Lady Gaga faz 15 anos de carreira em 2023. Eu nunca vi a cantora (e isso é até um fato tragicômico), mas ela participou dos momentos mais íntimos de metade da minha vida.

 

Hoje eu assisto a esse videomeme, em que um homem grita da janela do carro “ela não vem mais” e consigo rir da desgraça com a mesma capacidade com a qual me compadeço. E explico: eu fui, quando ela não foi. No fatídico 14 de setembro de 2017, o dia em que Lady Gaga tuitou “Brazil I’m devastated” e deixou a sua fanbase plantada na frente de um hotel, em Ipanema, no Rio, eu estava lá. 

Havia pedido folga do estágio, juntado uma grana, pegado o avião e me hospedado na mesma região que a da minha diva. E lembro da conversa que tive com meu amigo, Eduardo, que enfrentou a saga ao meu lado. No táxi amarelo, falamos em voz alta: “Uma hora dessas, ela está no mesmo bairro que a gente!” Paramos para comer e foi mais ou menos na segunda empada de camarão do Edu que nós recebemos a enxurrada de mensagens. Ela havia cancelado a apresentação.

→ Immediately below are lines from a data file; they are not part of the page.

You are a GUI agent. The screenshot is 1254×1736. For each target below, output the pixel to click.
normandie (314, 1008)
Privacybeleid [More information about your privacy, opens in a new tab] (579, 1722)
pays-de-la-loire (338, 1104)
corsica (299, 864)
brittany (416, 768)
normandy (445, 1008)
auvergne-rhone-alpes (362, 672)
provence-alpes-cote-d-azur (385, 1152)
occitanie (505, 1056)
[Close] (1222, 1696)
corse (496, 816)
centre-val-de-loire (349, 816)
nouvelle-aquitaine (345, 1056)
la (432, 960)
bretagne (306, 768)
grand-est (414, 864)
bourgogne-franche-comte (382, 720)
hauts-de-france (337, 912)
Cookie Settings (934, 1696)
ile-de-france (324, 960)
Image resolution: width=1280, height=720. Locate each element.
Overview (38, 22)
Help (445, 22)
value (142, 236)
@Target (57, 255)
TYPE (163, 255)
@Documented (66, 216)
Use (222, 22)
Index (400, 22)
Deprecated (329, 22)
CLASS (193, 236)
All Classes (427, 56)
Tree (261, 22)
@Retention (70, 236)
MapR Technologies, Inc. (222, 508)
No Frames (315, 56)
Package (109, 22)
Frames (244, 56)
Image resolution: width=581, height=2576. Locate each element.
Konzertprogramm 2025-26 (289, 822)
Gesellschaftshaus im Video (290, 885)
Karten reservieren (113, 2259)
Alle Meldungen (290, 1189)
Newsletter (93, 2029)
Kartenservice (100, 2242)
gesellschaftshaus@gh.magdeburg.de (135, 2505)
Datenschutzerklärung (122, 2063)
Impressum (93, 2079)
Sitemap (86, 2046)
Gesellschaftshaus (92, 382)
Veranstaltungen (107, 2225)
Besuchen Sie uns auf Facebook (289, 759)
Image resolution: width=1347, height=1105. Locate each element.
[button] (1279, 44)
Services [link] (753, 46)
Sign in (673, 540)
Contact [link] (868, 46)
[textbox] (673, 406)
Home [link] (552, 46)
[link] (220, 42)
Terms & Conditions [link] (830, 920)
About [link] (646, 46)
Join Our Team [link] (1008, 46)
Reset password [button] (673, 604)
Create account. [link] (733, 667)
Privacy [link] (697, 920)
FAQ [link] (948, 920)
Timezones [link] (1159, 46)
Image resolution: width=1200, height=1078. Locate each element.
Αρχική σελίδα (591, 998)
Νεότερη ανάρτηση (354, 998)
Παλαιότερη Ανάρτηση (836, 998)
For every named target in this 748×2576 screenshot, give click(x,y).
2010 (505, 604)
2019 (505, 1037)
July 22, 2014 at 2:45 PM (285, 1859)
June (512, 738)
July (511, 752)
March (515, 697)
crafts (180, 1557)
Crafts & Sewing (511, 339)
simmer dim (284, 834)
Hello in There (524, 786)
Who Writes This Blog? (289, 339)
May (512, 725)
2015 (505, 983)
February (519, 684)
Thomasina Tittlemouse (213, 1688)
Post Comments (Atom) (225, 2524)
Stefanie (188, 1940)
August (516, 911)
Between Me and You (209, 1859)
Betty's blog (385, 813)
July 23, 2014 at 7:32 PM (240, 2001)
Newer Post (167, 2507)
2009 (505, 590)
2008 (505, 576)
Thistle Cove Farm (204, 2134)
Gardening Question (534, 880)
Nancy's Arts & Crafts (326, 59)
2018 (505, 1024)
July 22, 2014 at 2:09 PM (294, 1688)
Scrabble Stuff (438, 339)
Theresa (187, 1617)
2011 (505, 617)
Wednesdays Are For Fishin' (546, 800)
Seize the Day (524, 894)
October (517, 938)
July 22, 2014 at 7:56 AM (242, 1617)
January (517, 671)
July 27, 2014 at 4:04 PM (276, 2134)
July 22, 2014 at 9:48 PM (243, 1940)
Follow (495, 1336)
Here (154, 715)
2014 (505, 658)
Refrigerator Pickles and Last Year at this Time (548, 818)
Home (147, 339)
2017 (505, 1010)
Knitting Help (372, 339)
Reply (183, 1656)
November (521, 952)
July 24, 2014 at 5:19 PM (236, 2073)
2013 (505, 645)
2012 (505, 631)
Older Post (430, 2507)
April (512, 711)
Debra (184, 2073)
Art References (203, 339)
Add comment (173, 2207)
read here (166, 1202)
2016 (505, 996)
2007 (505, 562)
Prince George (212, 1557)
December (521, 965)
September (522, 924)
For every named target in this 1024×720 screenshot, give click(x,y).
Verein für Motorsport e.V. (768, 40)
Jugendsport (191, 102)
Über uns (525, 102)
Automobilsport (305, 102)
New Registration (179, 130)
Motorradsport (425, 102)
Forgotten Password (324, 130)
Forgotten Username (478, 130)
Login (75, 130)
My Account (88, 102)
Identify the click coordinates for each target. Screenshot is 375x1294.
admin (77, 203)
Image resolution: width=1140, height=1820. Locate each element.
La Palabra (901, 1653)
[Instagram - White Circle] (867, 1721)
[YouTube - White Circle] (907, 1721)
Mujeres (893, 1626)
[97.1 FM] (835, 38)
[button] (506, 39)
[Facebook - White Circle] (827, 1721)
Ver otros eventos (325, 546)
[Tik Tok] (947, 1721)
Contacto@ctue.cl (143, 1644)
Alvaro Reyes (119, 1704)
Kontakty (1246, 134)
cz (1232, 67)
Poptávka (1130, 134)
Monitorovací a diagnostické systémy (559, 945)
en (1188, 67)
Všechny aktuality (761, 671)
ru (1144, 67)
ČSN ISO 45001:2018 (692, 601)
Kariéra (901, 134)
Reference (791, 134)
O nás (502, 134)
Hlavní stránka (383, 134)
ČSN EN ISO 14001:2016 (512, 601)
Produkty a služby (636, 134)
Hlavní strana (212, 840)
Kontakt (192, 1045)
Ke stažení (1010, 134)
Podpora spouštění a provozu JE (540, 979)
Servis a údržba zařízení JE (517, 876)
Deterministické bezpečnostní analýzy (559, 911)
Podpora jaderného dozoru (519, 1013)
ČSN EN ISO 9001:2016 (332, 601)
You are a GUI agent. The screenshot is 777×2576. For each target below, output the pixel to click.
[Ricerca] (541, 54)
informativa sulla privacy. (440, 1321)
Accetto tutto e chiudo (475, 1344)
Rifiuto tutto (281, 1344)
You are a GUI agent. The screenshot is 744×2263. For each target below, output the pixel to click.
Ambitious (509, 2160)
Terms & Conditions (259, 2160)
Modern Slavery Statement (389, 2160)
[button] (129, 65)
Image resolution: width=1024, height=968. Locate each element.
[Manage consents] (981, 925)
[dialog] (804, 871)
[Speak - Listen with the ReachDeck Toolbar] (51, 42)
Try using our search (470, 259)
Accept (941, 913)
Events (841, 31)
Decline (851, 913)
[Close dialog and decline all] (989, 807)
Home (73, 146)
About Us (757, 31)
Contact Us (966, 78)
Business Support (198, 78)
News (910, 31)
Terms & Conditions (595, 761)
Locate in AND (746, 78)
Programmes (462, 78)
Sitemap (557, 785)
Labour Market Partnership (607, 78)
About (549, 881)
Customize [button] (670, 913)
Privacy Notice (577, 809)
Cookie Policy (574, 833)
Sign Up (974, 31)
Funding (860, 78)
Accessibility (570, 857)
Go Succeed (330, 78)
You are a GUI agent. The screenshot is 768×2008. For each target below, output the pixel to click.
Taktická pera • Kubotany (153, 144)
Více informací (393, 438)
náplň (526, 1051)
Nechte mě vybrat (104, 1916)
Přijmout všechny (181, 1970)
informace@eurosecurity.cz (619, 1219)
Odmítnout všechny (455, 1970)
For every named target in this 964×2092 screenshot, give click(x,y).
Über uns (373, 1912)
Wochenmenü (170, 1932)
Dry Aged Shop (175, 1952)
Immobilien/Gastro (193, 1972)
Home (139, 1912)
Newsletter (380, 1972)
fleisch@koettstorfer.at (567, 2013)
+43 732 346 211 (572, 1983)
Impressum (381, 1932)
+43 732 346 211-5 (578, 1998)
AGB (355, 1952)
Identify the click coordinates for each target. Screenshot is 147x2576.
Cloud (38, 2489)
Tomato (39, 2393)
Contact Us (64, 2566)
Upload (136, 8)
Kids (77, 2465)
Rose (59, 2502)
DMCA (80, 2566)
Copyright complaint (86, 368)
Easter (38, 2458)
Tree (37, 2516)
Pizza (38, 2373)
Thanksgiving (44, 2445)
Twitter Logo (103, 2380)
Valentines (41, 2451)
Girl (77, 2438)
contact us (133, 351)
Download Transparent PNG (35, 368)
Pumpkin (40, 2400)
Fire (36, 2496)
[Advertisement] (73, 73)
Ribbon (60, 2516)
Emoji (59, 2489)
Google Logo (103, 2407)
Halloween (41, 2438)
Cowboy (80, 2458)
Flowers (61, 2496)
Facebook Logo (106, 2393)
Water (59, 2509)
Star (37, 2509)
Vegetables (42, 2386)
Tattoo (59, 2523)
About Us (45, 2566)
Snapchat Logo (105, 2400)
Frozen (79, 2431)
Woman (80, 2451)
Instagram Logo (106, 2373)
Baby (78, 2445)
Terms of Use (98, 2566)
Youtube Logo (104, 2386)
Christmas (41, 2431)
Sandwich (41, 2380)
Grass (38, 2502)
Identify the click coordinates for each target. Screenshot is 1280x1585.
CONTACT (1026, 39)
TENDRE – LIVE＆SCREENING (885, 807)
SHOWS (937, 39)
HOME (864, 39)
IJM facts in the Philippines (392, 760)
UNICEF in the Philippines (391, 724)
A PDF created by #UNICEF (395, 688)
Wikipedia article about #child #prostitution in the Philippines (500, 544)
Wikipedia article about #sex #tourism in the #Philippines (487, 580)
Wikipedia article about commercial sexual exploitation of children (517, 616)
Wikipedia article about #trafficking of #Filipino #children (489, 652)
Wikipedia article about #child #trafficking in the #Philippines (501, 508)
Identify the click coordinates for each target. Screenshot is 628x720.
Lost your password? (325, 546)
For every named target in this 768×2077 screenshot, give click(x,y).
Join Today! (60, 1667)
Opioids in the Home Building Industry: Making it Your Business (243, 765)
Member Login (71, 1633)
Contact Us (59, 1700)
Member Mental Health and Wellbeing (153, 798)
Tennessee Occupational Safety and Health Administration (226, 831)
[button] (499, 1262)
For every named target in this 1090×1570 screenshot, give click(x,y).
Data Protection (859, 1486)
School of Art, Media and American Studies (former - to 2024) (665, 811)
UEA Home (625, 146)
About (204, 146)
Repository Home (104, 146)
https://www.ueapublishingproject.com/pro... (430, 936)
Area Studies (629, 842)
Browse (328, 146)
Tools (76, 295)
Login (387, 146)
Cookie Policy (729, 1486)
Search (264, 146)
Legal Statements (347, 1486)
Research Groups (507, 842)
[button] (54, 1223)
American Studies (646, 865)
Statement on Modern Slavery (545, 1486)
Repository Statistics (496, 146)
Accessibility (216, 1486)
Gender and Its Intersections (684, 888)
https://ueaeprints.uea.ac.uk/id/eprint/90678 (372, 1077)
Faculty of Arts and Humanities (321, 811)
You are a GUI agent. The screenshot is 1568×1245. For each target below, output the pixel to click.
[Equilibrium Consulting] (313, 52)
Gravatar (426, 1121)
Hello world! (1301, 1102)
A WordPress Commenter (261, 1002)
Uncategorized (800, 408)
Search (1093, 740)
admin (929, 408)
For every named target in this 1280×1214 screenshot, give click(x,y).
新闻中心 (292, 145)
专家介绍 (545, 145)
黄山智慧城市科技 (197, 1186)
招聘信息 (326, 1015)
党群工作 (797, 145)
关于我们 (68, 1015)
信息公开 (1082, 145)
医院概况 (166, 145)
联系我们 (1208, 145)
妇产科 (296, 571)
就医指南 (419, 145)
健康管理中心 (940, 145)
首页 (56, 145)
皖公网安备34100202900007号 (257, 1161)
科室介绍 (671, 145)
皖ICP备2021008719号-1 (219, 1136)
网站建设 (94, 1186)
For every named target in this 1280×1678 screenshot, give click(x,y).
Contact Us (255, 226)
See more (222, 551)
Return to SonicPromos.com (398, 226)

O Rio queimava com o sol, só que o clima era de completa tragédia. As pessoas estavam chocadas nas ruas, e a televisão da lanchonete mostrava os fãs chorando na praia. Naquele dia, decidimos encher a cara no quiosque mais perto, gastamos boas horas incrédulos, olhando para o mar e passando drinques no cartão de crédito. À noite, o vizinho da casa em que estávamos hospedados, por gosto ou maldade, soltou hits da nossa artista preferida. Eu fui dormir devastado, bêbado e com o Edu soluçando de raiva no quarto ao lado.  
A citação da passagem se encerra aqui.